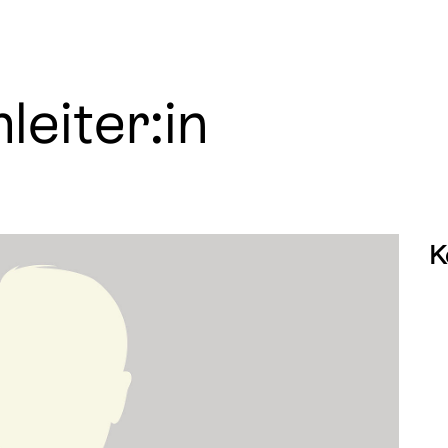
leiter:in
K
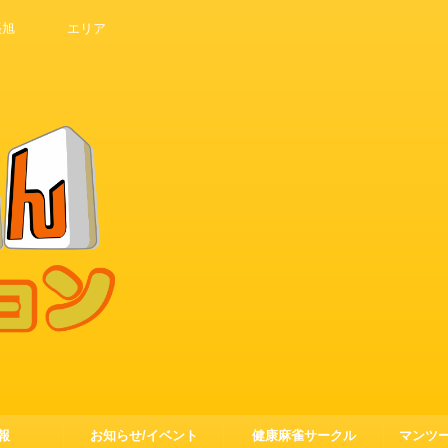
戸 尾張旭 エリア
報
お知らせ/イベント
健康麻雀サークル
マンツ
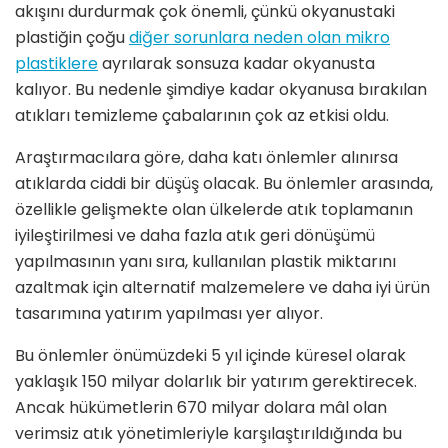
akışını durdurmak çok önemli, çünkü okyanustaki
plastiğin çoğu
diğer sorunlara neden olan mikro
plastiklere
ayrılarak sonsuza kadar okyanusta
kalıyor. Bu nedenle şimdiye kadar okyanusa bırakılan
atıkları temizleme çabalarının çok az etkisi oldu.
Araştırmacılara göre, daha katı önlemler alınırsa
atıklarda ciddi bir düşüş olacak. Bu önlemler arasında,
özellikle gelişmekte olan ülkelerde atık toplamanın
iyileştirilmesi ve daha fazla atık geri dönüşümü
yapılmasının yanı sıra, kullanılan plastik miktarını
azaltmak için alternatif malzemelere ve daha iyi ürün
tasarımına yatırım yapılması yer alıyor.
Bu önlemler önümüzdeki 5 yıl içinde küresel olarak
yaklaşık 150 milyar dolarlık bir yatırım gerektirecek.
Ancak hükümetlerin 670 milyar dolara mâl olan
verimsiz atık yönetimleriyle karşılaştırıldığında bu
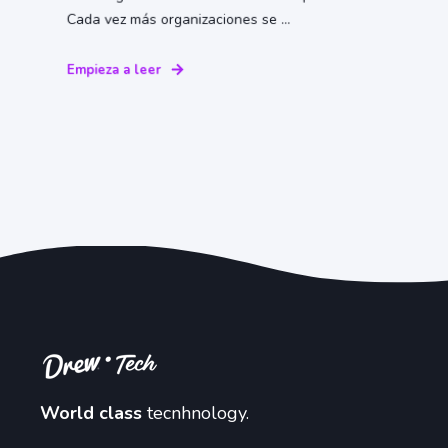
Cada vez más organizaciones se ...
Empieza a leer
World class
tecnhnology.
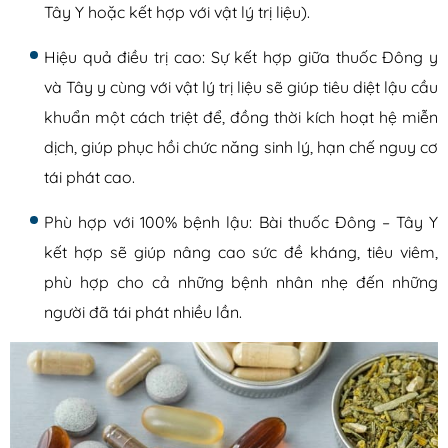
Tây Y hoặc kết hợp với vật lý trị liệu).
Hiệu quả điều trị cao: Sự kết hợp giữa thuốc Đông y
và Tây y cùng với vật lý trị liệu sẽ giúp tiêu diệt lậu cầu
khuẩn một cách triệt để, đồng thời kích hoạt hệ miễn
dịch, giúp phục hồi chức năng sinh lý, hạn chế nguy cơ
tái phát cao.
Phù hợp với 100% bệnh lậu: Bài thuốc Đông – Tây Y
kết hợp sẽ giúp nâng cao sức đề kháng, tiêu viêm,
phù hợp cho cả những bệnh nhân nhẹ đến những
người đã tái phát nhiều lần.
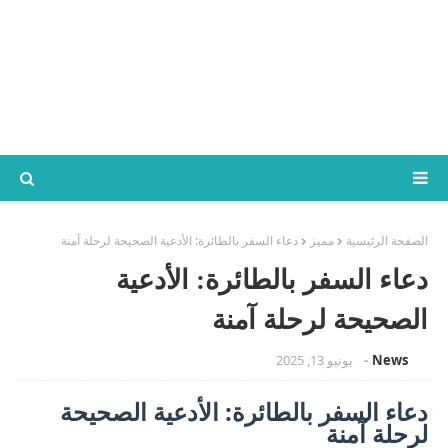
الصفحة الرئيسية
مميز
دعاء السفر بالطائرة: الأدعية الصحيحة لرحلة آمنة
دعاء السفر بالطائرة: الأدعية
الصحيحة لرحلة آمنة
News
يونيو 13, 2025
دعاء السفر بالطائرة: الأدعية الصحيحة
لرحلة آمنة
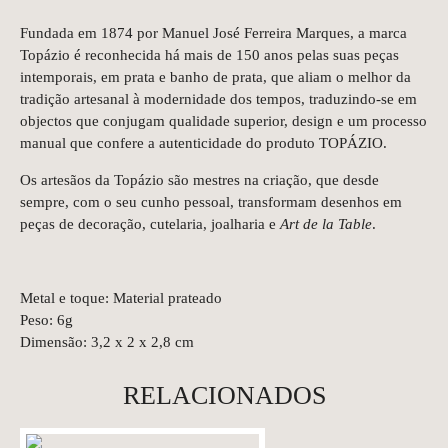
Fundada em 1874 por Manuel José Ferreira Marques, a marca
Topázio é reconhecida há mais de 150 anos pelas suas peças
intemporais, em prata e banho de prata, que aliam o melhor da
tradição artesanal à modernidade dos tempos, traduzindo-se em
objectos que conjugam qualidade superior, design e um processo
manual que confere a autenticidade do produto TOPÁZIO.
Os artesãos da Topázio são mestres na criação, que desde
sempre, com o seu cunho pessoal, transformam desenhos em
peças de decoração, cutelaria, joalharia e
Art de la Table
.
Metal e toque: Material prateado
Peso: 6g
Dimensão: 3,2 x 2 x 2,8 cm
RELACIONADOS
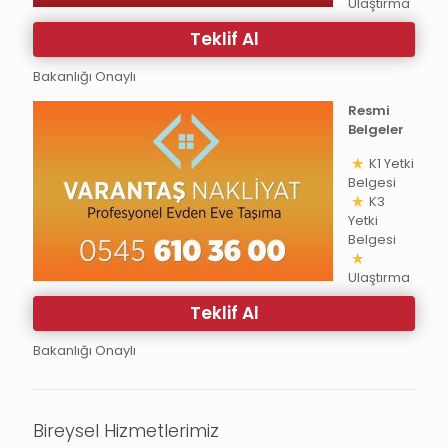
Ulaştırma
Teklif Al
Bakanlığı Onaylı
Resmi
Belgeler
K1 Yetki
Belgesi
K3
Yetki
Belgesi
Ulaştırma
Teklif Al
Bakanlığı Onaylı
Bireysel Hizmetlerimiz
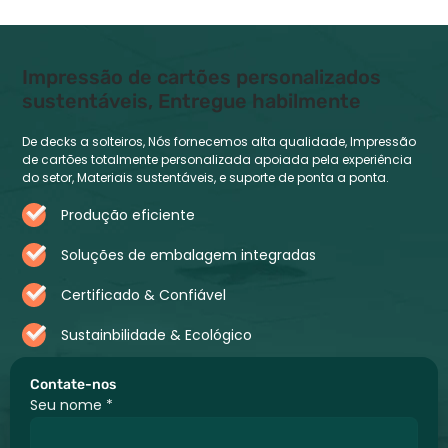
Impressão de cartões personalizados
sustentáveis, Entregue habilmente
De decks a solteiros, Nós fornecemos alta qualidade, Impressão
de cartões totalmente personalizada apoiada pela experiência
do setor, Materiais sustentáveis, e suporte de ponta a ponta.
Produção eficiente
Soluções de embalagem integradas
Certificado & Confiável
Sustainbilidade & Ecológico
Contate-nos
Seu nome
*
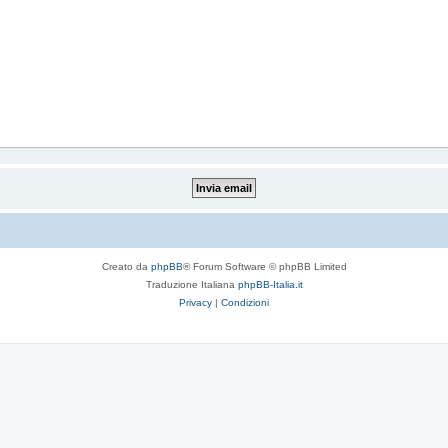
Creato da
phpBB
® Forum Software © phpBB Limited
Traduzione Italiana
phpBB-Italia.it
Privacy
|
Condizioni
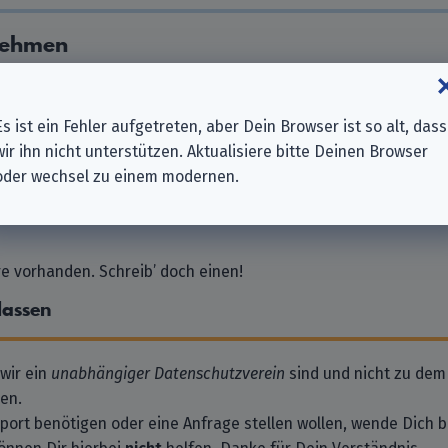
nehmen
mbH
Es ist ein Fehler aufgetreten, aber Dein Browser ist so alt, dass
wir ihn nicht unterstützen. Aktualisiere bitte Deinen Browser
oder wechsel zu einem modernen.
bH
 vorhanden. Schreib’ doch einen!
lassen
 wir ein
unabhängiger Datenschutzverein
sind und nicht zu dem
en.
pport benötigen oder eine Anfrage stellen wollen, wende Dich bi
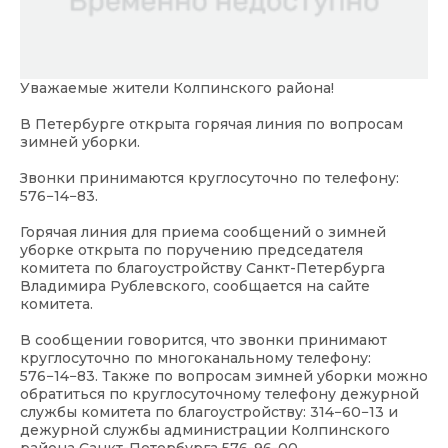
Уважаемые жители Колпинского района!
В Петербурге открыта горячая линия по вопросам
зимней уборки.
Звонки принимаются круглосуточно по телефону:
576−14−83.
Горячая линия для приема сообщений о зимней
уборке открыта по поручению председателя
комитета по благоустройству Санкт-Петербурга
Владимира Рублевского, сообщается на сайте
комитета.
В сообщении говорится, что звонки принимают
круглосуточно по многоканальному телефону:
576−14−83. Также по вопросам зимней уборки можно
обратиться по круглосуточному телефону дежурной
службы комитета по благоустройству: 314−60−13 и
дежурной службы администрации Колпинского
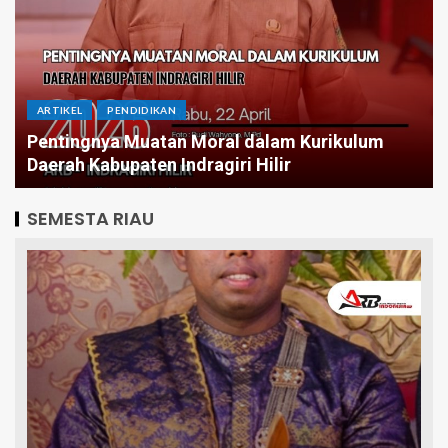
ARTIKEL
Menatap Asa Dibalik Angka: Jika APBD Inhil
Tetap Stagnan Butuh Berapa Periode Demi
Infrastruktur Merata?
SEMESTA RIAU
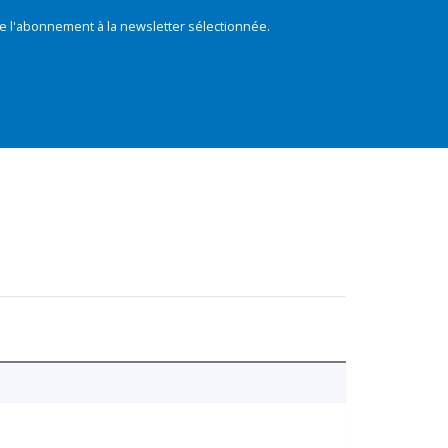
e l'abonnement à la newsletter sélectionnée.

******************************

*Work instruction*
Leave the pictures out and reproduce exactly the lines from the top of the listing above through the line with "Os artesãos da".

*Answer space*
leiter:in
K
戸 尾張旭 エリア
報
お知らせ/イベント
健康麻雀サークル
マンツ
akışını durdurmak çok önemli, çünkü okyanustaki
plastiğin çoğu
diğer sorunlara neden olan mikro
plastiklere
ayrılarak sonsuza kadar okyanusta
kalıyor. Bu nedenle şimdiye kadar okyanusa bırakılan
atıkları temizleme çabalarının çok az etkisi oldu.
Araştırmacılara göre, daha katı önlemler alınırsa
atıklarda ciddi bir düşüş olacak. Bu önlemler arasında,
özellikle gelişmekte olan ülkelerde atık toplamanın
iyileştirilmesi ve daha fazla atık geri dönüşümü
yapılmasının yanı sıra, kullanılan plastik miktarını
azaltmak için alternatif malzemelere ve daha iyi ürün
tasarımına yatırım yapılması yer alıyor.
Bu önlemler önümüzdeki 5 yıl içinde küresel olarak
yaklaşık 150 milyar dolarlık bir yatırım gerektirecek.
Ancak hükümetlerin 670 milyar dolara mâl olan
verimsiz atık yönetimleriyle karşılaştırıldığında bu
Cada vez más organizaciones se ...
Empieza a leer
World class
tecnhnology.
Tây Y hoặc kết hợp với vật lý trị liệu).
Hiệu quả điều trị cao: Sự kết hợp giữa thuốc Đông y
và Tây y cùng với vật lý trị liệu sẽ giúp tiêu diệt lậu cầu
khuẩn một cách triệt để, đồng thời kích hoạt hệ miễn
dịch, giúp phục hồi chức năng sinh lý, hạn chế nguy cơ
tái phát cao.
Phù hợp với 100% bệnh lậu: Bài thuốc Đông – Tây Y
kết hợp sẽ giúp nâng cao sức đề kháng, tiêu viêm,
phù hợp cho cả những bệnh nhân nhẹ đến những
người đã tái phát nhiều lần.
الصفحة الرئيسية
مميز
دعاء السفر بالطائرة: الأدعية الصحيحة لرحلة آمنة
دعاء السفر بالطائرة: الأدعية
الصحيحة لرحلة آمنة
News
يونيو 13, 2025
دعاء السفر بالطائرة: الأدعية الصحيحة
لرحلة آمنة
Fundada em 1874 por Manuel José Ferreira Marques, a marca
Topázio é reconhecida há mais de 150 anos pelas suas peças
intemporais, em prata e banho de prata, que aliam o melhor da
tradição artesanal à modernidade dos tempos, traduzindo-se em
objectos que conjugam qualidade superior, design e um processo
manual que confere a autenticidade do produto TOPÁZIO.
Os artesãos da Topázio são mestres na criação, que desde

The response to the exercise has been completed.